ACTION United also sent Brooks to the community development briefing, where she and several nonprofit executives and bankers who work with low- and moderate-income earners spoke with Harker and Singleton.

Brooks said she was mostly pleased with what she heard from Harker and other Fed officials, who she said sounded genuinely committed to researching the conditions in communities the Fed serves and finding ways to improve “economic autonomy” in the Philadelphia region. 

“The outcome of the meeting was much better than we anticipated, but going in, we did not know the information that we knew coming out.” Brooks said. “We hope he will continue to keep the doors open for organizations like ours and our coalition. And that we will continue to be a part of that conversation and not excluded.”

But Brooks noted that the Fed officials did not discuss how monetary policy and the Fed’s adjustment of interest rates disproportionately affects low-income workers and communities of color.

For the Fed Up campaign, the exclusion of monetary policy reaffirms that nothing short of a meeting between Harker and activists will suffice.

“We appreciate and accept the invitation to discuss community development and research, but this is not a substitute for the promise President Harker made to Fed Up,” said Shawn Sebastian, a policy advocate and staff attorney for the Fed Up campaign. “President Harker promised to speak with working families in the black neighborhoods of Philadelphia about their experiences -- where unemployment is double white unemployment. Harker promised to discuss how his monetary policy decisions can build a true full employment economy that works for everyone.”

Philadelphia Fed spokeswoman Marilyn Wimp, in an email to HuffPost, didn't address a question about whether Harker reneged on his promise to meet with protesters. She instead pointed to Tuesday's briefing as evidence of Harker's interest in reaching out to diverse parts of the community.  

But the list of the Tuesday briefing’s attendees reveals that Brooks was the only stakeholder from a group with a position on Fed interest rates.

Crafting monetary policy is a main responsibility of the Federal Reserve regional banks. Regional Fed presidents occupy five of the 12 seats on the Federal Open Market Committee, responsible for adjusting the Fed’s benchmark interest rates. Lately, they have accounted for half of the committee’s votes, because the Senate has failed to approve presidential nominees for two of the seven seats reserved for members of the Federal Reserve Board of Governors in Washington.

The FOMC keeps its benchmark interest rates low when it is more concerned about full employment, and raises them to curb excessive inflation when the economy has grown enough to drive up prices.
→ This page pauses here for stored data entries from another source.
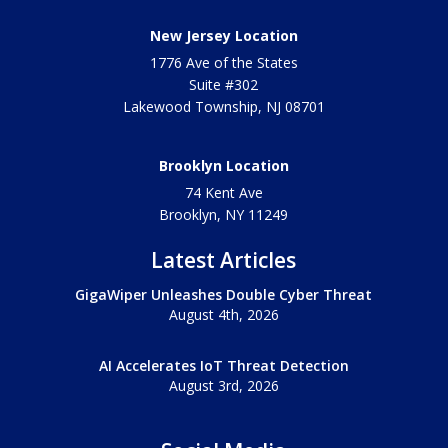
New Jersey Location
1776 Ave of the States
Suite #302
Lakewood Township
,
NJ
08701
Brooklyn Location
74 Kent Ave
Brooklyn, NY
11249
Latest Articles
GigaWiper Unleashes Double Cyber Threat
August 4th, 2026
AI Accelerates IoT Threat Detection
August 3rd, 2026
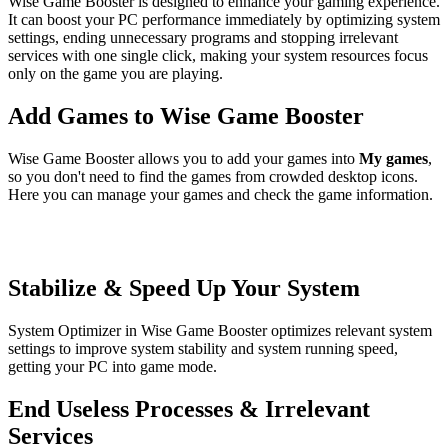
Wise Game Booster is designed to enhance your gaming experience.
It can boost your PC performance immediately by optimizing system
settings, ending unnecessary programs and stopping irrelevant
services with one single click, making your system resources focus
only on the game you are playing.
Add Games to Wise Game Booster
Wise Game Booster allows you to add your games into
My games
,
so you don't need to find the games from crowded desktop icons.
Here you can manage your games and check the game information.
Stabilize & Speed Up Your System
System Optimizer in Wise Game Booster optimizes relevant system
settings to improve system stability and system running speed,
getting your PC into game mode.
End Useless Processes & Irrelevant
Services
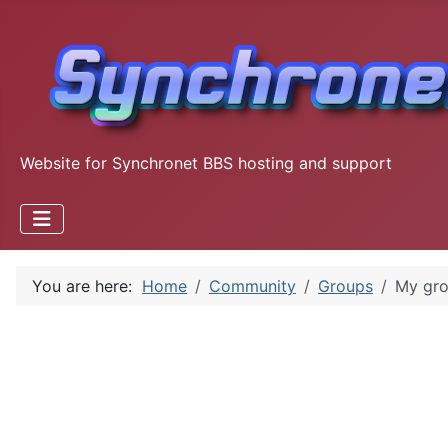
Website for Synchronet BBS hosting and support
You are here:
Home
Community
Groups
My gr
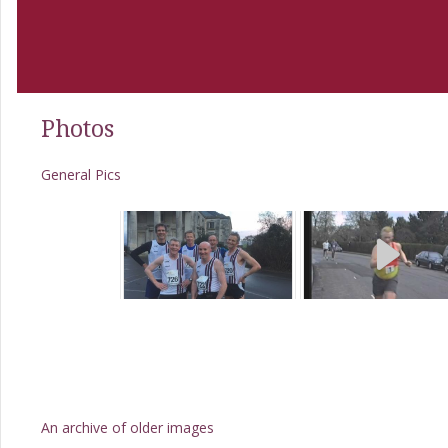
Photos
General Pics
An archive of older images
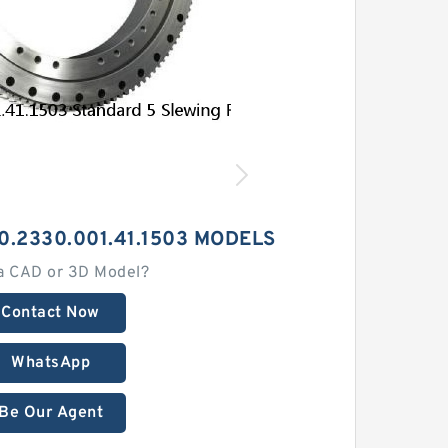
0.2330.001.41.1503 MODELS
a CAD or 3D Model?
Contact Now
WhatsApp
Be Our Agent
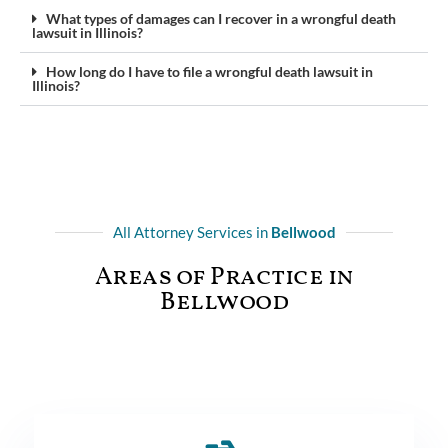
What types of damages can I recover in a wrongful death
lawsuit in Illinois?
How long do I have to file a wrongful death lawsuit in
Illinois?
All Attorney Services in
Bellwood
Areas of Practice in
Bellwood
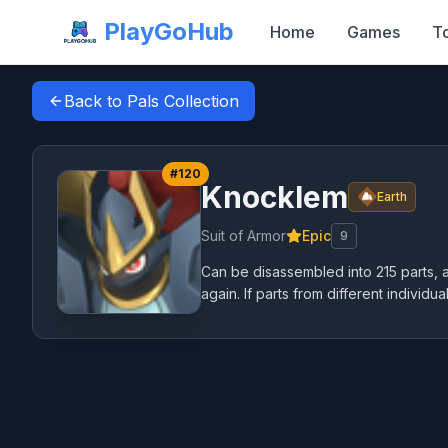
PlayGoHub
Home
Games
T
Back to Pals Collection
#
120
Knocklem
Earth
Suit of Armor
Epic
9
Can be disassembled into 215 parts, an
again. If parts from different individua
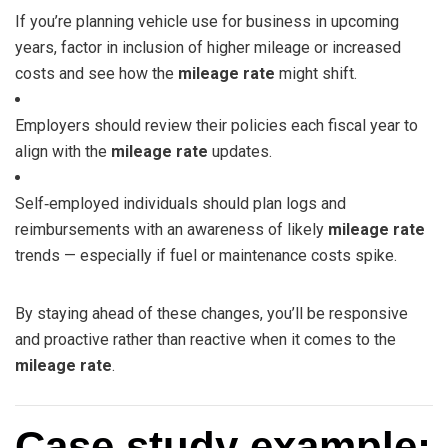
If you’re planning vehicle use for business in upcoming
years, factor in inclusion of higher mileage or increased
costs and see how the
mileage rate
might shift.
Employers should review their policies each fiscal year to
align with the
mileage rate
updates.
Self‑employed individuals should plan logs and
reimbursements with an awareness of likely
mileage rate
trends — especially if fuel or maintenance costs spike.
By staying ahead of these changes, you’ll be responsive
and proactive rather than reactive when it comes to the
mileage rate
.
Case study example:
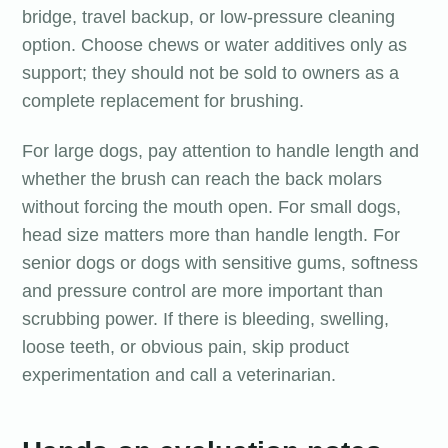
bridge, travel backup, or low-pressure cleaning
option. Choose chews or water additives only as
support; they should not be sold to owners as a
complete replacement for brushing.
For large dogs, pay attention to handle length and
whether the brush can reach the back molars
without forcing the mouth open. For small dogs,
head size matters more than handle length. For
senior dogs or dogs with sensitive gums, softness
and pressure control are more important than
scrubbing power. If there is bleeding, swelling,
loose teeth, or obvious pain, skip product
experimentation and call a veterinarian.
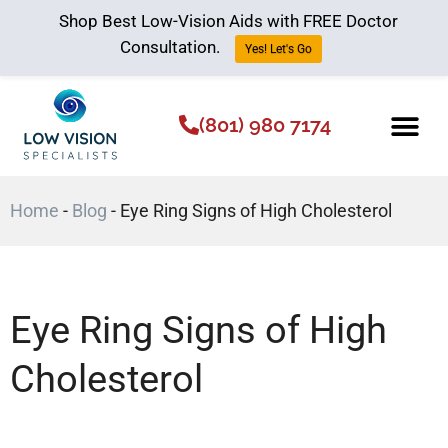
Shop Best Low-Vision Aids with FREE Doctor
Consultation.
Yes! Let's Go
(801) 980 7174
Low Vision Aids
The Low Vision 
Home
-
Blog
-
Eye Ring Signs of High Cholesterol
Eye Ring Signs of High
Cholesterol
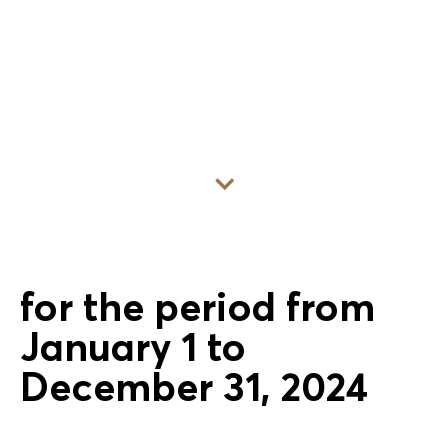
Go to content
for the period from
January 1 to
December 31, 2024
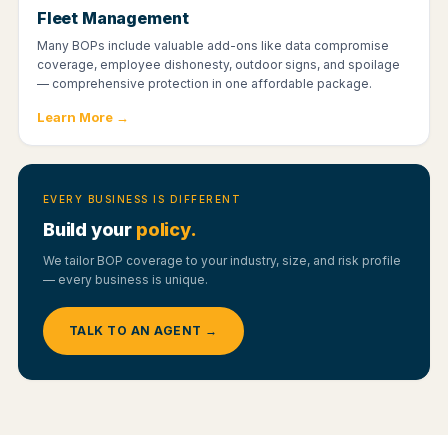
Fleet Management
Many BOPs include valuable add-ons like data compromise
coverage, employee dishonesty, outdoor signs, and spoilage
— comprehensive protection in one affordable package.
Learn More →
EVERY BUSINESS IS DIFFERENT
Build your
policy.
We tailor BOP coverage to your industry, size, and risk profile
— every business is unique.
TALK TO AN AGENT →
YOUR OPTIONS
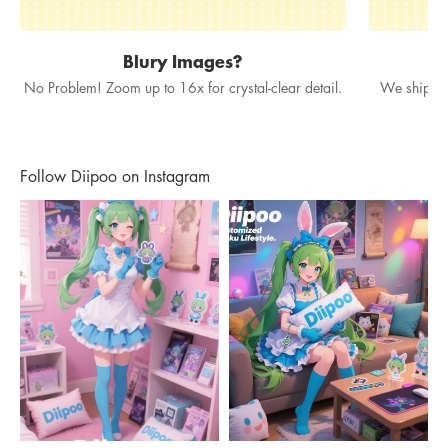
Blury Images?
No Problem! Zoom up to 16x for crystal-clear detail.
We ship in
Follow Diipoo on Instagram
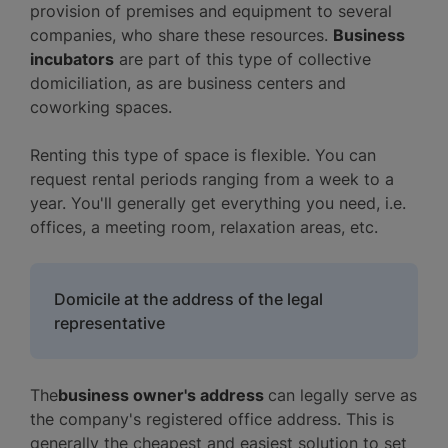
provision of premises and equipment to several
companies, who share these resources.
Business
incubators
are part of this type of collective
domiciliation, as are business centers and
coworking spaces.
Renting this type of space is flexible. You can
request rental periods ranging from a week to a
year. You'll generally get everything you need, i.e.
offices, a meeting room, relaxation areas, etc.
Domicile at the address of the legal
representative
The
business owner's address
can legally serve as
the company's registered office address. This is
generally the cheapest and easiest solution to set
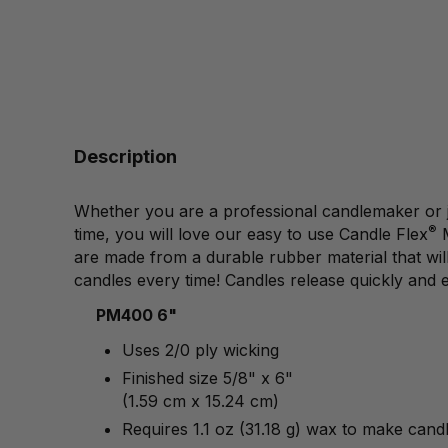
Description
Whether you are a professional candlemaker or just
®
time, you will love our easy to use Candle Flex
are made from a durable rubber material that will 
candles every time! Candles release quickly and e
PM400 6"
Uses 2/0 ply wicking
Finished size 5/8" x 6"
(1.59 cm x 15.24 cm)
Requires 1.1 oz (31.18 g) wax to make cand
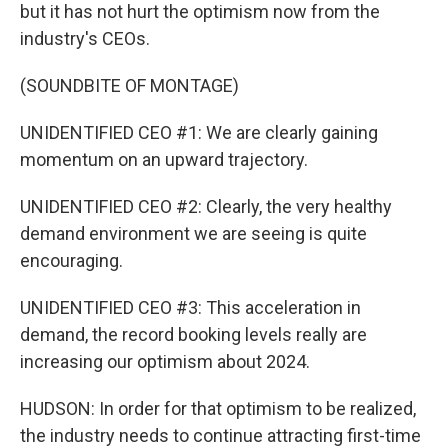
but it has not hurt the optimism now from the
industry's CEOs.
(SOUNDBITE OF MONTAGE)
UNIDENTIFIED CEO #1: We are clearly gaining
momentum on an upward trajectory.
UNIDENTIFIED CEO #2: Clearly, the very healthy
demand environment we are seeing is quite
encouraging.
UNIDENTIFIED CEO #3: This acceleration in
demand, the record booking levels really are
increasing our optimism about 2024.
HUDSON: In order for that optimism to be realized,
the industry needs to continue attracting first-time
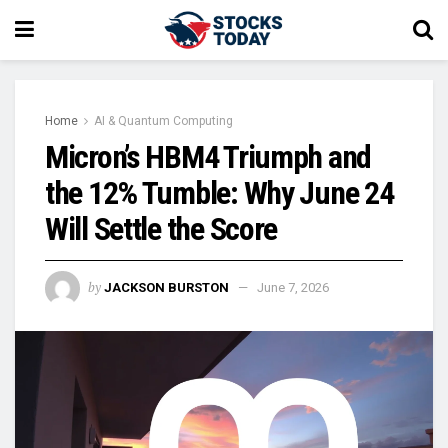
Home
AI & Quantum Computing
Micron’s HBM4 Triumph and
the 12% Tumble: Why June 24
Will Settle the Score
by
JACKSON BURSTON
June 7, 2026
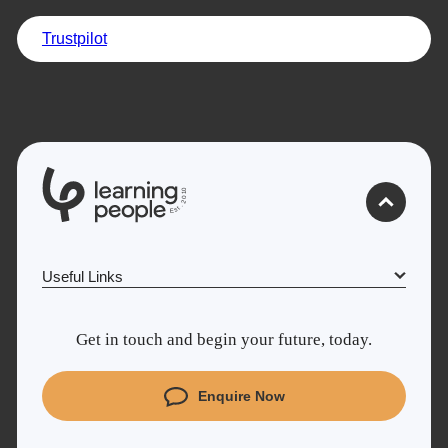
Trustpilot
Trustpilot
UK
0
1
0
2
.
t
s
E
Useful Links
Why Learn With Us
Get in touch and begin your future, today.
Cyber Security courses
Coding courses
Enquire Now
Project Management courses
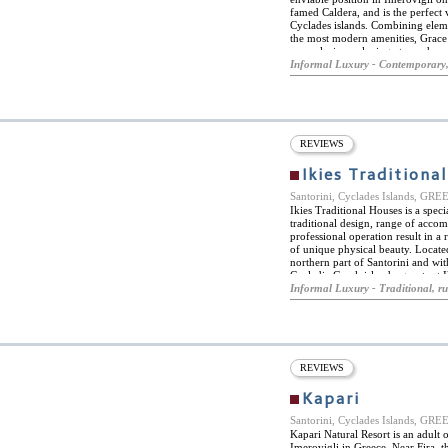
famed Caldera, and is the perfect 
Cyclades islands. Combining elemen
the most modern amenities, Grace 
an exclusive, relaxing atmosphere 
sailing excursions, horse riding and
Informal Luxury - Contemporary,
also fitness and wellness faciliti
fitness kit, tailor made to guests' 
Mediterranean fusion cuisine from
dish of their choice from the chef
significantly upgraded experience
synonymous with.
REVIEWS
Ikies Traditiona
Santorini, Cyclades Islands, GR
Ikies Traditional Houses is a specia
traditional design, range of acc
professional operation result in a 
of unique physical beauty. Located
northern part of Santorini and w
Cycladic Greek islands, guests at 
tranquility of the romantic village
Informal Luxury - Traditional, ru
Houses is intimate and personalize
into the cliffs of the caldera and
renovation has resulted in a cozy
facilities and amenities. From the
afternoon turndown service while 
pampered and relaxed. Everything 
REVIEWS
and from Santorini, organizing sig
honeymoon or anniversary services
Kapari
recommendations and reservation
Santorini, Cyclades Islands, GR
Kapari Natural Resort is an adult 
Imerovigli in Greece. Near Fira, t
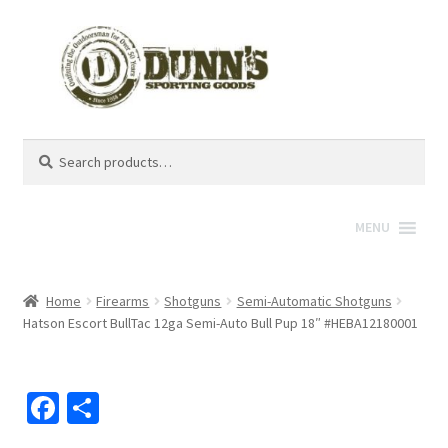
Search
Search
for:
MENU
Home
Firearms
Shotguns
Semi-Automatic Shotguns
Hatson Escort BullTac 12ga Semi-Auto Bull Pup 18″ #HEBA12180001
Fa
S
ce
h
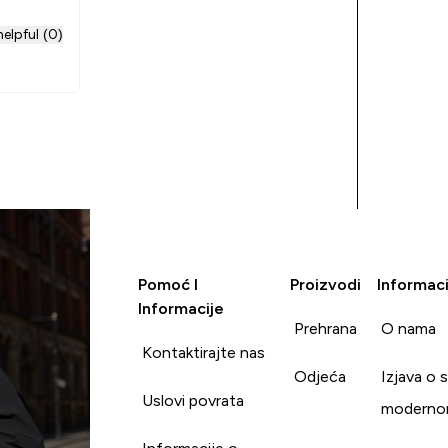
elpful (0)
Pomoć I
Proizvodi
Informaci
Informacije
Prehrana
O nama
Kontaktirajte nas
Odjeća
Izjava o 
Uslovi povrata
moderno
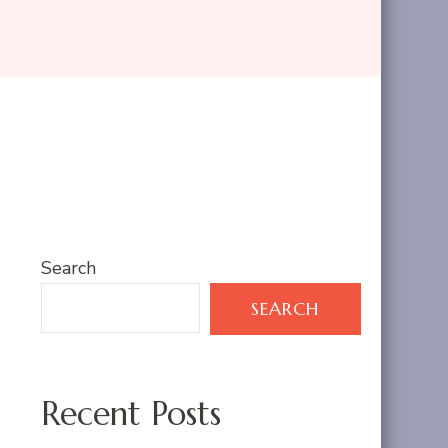
Search
SEARCH
Recent Posts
Fed Up wants the central bank to maintain current low interest rates for the near term, which will allow economic demand to continue to grow, benefitting workers with more jobs and higher wages. The campaign applauded the Fed’s decision to leave rates unchanged in September.

But Fed Up leaders said they're worried about the Philadelphia Fed and the role its president may play in future monetary policy decisions. The Philadelphia region's previous Fed president, Charles Plosser, who left the post in March, was an outspoken inflation hawk.

Harker, who will serve a one-year term on the FOMC in 2017, was a member of the Philadelphia Fed board’s search committee for a new president, recusing himself once he became a candidate.

Harker’s views on monetary policy are not yet known. He is a former trustee of the Goldman Sachs Trust, which Sebastian and other Fed Up critics said they worry will make him more sympathetic to financial institutions' concerns about inflation.